REQUIRED WORK:
All lines below containing the string "Silver" are to be copied.

BEGIN

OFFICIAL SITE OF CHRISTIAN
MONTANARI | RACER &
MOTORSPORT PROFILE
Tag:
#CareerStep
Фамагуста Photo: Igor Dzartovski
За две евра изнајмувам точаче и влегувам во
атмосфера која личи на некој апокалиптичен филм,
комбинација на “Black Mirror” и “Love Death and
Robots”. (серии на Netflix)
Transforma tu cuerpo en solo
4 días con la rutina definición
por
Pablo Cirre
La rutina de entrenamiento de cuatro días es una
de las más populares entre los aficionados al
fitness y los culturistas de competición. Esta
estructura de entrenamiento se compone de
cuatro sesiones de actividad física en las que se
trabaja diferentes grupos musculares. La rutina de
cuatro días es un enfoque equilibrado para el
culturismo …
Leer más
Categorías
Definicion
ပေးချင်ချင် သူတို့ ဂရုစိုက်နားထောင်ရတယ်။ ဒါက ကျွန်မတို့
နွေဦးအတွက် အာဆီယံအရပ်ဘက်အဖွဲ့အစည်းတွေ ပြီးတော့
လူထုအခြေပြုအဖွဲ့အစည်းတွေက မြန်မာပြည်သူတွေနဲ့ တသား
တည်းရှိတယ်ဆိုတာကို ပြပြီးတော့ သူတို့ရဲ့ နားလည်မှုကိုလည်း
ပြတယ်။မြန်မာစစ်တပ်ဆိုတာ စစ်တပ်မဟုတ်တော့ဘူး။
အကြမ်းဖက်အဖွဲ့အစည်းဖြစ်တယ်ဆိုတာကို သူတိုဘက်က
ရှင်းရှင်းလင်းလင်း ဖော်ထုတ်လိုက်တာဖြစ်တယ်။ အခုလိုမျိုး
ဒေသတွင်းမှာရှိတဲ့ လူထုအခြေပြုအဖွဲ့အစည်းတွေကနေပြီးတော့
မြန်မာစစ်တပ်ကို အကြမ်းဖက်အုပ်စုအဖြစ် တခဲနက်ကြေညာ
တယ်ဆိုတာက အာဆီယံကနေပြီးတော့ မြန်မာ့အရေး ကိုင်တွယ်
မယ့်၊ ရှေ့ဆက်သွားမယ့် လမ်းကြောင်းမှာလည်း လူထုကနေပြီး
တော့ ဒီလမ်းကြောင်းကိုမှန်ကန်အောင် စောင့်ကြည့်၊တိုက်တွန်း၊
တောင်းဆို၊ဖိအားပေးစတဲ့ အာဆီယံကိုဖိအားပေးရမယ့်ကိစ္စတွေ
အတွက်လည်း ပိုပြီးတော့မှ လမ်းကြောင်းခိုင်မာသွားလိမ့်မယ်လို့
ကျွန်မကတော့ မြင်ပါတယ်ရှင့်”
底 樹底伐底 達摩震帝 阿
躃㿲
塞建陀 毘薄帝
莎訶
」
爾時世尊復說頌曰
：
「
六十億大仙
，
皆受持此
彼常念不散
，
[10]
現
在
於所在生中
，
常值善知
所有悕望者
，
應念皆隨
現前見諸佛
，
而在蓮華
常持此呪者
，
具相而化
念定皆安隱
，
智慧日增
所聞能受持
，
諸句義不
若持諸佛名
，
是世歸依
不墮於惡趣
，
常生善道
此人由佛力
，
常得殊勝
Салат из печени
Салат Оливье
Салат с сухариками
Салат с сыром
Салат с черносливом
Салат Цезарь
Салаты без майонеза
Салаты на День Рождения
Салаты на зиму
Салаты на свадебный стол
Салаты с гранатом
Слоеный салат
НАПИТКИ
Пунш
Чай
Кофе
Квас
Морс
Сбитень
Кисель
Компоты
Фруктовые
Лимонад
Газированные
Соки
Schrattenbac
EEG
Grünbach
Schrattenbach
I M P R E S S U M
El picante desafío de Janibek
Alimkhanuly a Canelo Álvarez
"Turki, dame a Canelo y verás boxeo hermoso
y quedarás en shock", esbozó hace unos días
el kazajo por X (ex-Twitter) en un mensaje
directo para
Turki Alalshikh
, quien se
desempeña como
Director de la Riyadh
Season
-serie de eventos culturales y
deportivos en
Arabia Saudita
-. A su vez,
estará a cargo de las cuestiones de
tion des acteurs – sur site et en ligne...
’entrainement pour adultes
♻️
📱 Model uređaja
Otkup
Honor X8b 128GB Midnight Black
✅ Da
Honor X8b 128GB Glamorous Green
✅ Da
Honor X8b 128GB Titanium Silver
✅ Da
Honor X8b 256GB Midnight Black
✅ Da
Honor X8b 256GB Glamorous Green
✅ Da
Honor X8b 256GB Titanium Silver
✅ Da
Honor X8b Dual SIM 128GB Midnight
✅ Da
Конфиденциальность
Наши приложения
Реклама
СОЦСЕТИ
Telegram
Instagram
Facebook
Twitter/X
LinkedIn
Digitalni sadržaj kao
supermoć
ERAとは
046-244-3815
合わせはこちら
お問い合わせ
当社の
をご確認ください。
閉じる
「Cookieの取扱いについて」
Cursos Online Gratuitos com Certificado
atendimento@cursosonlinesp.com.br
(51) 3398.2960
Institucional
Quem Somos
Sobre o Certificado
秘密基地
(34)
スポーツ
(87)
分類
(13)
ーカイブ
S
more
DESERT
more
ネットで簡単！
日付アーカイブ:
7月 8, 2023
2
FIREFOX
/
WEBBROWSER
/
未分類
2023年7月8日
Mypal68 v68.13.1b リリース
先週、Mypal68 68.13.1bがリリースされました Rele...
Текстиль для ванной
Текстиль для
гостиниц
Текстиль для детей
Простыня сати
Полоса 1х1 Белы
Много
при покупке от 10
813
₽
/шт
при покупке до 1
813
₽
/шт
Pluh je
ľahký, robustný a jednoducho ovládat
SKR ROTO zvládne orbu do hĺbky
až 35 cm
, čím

END

WRITTEN ANSWER:
Honor X8b 128GB Titanium Silver
Honor X8b 256GB Titanium Silver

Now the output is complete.